Pour défendre leurs profits, les éditeurs cherchent désormais des studios prêts à produire plus rapidement et à moindre coût. Ils les poussent à faire de grosses économies. Et comme toujours, c’est aux travailleurs qu’on présente l’addition.

Licenciements et exploitation

Depuis un an, une vague de licenciements balaye ce secteur. Près de 22 000 emplois ont été supprimés, principalement aux Etats-Unis. Les grands acteurs licencient à tour de bras, à l’instar de Bungie, qui s’est séparé de 17 % de ses effectifs en août dernier. De son côté, Microsoft a supprimé 2550 emplois chez Xbox et Activision. Certains estiment que 20 % des emplois dans le monde pourraient disparaître à court terme. L’Europe ne sera pas épargnée. De fait, beaucoup de fermetures sont prévues dans l’hexagone d’ici la fin de l’année. Récemment, le studio lyonnais Mi-Clos a cessé ses activités après dix ans d’existence, laissant une trentaine d’employés sur le carreau.
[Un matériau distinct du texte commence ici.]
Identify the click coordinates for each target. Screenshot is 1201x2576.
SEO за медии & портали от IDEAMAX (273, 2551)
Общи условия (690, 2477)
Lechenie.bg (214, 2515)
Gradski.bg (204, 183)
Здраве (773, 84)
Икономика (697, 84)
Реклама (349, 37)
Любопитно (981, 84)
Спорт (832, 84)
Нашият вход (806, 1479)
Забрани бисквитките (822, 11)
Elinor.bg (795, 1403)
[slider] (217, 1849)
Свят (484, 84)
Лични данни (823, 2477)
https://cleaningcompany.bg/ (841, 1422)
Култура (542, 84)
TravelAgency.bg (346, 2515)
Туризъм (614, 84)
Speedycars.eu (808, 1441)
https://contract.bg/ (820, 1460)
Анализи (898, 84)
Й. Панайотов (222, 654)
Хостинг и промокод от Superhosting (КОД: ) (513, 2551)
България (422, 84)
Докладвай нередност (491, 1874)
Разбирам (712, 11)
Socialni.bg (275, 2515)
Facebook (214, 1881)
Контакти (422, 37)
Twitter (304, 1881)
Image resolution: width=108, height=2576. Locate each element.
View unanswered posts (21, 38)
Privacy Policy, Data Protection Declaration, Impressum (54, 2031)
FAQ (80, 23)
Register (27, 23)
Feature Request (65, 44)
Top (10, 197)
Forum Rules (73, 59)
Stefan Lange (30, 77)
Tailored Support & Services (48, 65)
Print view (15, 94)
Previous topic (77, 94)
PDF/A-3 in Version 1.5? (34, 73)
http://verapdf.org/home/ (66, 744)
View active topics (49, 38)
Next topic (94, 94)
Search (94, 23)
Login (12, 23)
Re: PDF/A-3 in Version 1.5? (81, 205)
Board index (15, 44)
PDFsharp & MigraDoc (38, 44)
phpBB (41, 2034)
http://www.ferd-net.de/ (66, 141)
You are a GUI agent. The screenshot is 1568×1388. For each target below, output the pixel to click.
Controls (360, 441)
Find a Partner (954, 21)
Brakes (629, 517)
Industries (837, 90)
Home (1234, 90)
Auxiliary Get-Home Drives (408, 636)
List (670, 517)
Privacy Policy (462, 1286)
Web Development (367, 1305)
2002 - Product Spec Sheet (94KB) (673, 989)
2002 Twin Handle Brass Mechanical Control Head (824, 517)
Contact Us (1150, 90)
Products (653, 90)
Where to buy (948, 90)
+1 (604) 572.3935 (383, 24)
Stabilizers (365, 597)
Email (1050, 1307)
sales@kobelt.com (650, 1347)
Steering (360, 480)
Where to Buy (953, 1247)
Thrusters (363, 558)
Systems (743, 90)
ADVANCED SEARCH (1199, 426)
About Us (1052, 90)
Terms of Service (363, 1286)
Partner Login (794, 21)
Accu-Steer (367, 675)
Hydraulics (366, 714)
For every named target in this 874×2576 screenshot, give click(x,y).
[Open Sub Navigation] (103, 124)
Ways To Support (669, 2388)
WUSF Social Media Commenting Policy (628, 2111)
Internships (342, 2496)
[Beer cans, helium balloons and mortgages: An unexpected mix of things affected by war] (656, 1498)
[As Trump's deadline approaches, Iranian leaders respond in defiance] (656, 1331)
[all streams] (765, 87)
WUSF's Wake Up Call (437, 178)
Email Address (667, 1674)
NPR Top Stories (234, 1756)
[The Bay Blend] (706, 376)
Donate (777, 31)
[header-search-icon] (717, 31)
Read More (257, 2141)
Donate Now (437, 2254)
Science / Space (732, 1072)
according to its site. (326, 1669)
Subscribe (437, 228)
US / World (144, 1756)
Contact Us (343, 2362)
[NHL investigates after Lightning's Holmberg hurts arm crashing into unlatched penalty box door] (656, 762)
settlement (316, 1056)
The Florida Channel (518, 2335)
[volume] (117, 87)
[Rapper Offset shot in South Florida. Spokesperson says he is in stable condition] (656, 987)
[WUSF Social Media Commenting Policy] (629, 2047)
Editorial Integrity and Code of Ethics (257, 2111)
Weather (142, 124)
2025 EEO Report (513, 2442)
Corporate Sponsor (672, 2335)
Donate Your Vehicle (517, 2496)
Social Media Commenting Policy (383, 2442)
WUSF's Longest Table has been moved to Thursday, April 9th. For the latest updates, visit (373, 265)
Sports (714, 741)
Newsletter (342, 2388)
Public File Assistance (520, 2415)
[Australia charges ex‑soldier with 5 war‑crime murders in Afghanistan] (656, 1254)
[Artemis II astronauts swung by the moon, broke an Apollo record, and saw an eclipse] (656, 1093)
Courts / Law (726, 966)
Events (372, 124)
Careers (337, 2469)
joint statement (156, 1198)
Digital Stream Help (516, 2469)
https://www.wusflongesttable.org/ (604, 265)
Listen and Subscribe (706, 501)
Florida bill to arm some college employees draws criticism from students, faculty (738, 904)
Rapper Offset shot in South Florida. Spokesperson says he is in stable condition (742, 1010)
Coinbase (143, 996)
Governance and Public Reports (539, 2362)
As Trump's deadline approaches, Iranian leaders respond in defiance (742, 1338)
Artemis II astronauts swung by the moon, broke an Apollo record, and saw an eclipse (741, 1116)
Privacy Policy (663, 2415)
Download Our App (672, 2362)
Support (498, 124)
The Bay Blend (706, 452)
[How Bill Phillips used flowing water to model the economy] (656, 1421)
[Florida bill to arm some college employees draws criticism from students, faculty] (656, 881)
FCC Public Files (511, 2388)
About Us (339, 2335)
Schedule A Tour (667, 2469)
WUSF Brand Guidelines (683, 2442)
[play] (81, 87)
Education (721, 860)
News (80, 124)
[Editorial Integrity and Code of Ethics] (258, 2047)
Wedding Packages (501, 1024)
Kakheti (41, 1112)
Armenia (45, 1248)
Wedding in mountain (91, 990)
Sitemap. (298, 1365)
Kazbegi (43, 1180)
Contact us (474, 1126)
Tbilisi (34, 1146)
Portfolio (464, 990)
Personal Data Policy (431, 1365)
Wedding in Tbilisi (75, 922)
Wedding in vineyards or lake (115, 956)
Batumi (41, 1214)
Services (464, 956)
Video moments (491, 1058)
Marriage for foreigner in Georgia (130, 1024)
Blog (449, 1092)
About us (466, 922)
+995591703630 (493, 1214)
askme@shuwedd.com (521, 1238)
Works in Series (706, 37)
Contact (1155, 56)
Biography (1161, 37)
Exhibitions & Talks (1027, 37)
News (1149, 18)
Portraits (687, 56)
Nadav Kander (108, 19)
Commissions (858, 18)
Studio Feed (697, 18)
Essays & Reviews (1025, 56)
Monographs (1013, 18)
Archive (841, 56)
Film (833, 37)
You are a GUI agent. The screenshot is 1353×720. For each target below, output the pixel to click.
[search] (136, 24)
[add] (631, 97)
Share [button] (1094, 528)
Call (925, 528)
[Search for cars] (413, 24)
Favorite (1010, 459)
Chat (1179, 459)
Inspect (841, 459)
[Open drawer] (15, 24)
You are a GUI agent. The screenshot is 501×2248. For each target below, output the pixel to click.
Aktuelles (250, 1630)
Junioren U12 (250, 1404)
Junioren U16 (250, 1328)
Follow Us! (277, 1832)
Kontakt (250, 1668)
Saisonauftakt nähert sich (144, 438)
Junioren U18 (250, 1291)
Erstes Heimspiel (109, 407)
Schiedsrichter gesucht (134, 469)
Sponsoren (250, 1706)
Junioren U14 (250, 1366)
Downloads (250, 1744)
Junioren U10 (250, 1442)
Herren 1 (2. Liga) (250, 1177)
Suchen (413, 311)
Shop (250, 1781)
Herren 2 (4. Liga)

Avant même le début de la crise, l’industrie du jeu vidéo était connue pour imposer des conditions de travail déplorables. Par exemple, en 2018, le PDG de Rockstar Games avait annoncé fièrement – comme si c’était un gage de qualité – que ses employés avaient travaillé jusqu’à 100 heures par semaine à la production de Red Dead Redemption 2. De manière générale, les conditions de travail sont brutalement attaquées pendant que les actionnaires amassent les profits. Les travailleurs du jeu vidéo doivent s’unir et lutter pour maintenir l’emploi, augmenter les salaires et obtenir des conditions de travail décentes.

Les travailleurs s’organisent

En France, un premier syndicat, le Syndicat des Travailleurs du Jeu Vidéo (STJV), a été fondé en 2017. Depuis, des sections syndicales ont été créées dans plusieurs entreprises phares de l’industrie vidéoludique. Le STJV est à l’origine de la grève victorieuse qui a éclaté le mois dernier au sein du studio Spiders, propriété de Nacon. Le syndicat a même organisé une grève de solidarité chez Kylotonn, un studio du même groupe. Ces grèves sont une source d’inspiration pour tous les salariés du secteur.

Dans sa vidéo de présentation, le STJV affirme que sa politique « s’inscrit dans un projet plus large de changement de la société, de rupture avec le système capitaliste qui entrave le progrès humain ». Nous ne pouvons qu’être d’accord ! La crise que traverse l’industrie du jeu vidéo est une illustration frappante du chaos qu’engendre le « libre marché ». Une fois débarrassée de la course aux profits et placée entre les mains de ses travailleurs passionnés, l’industrie du jeu vidéo connaîtra un essor ludique et artistique inédit dans son histoire.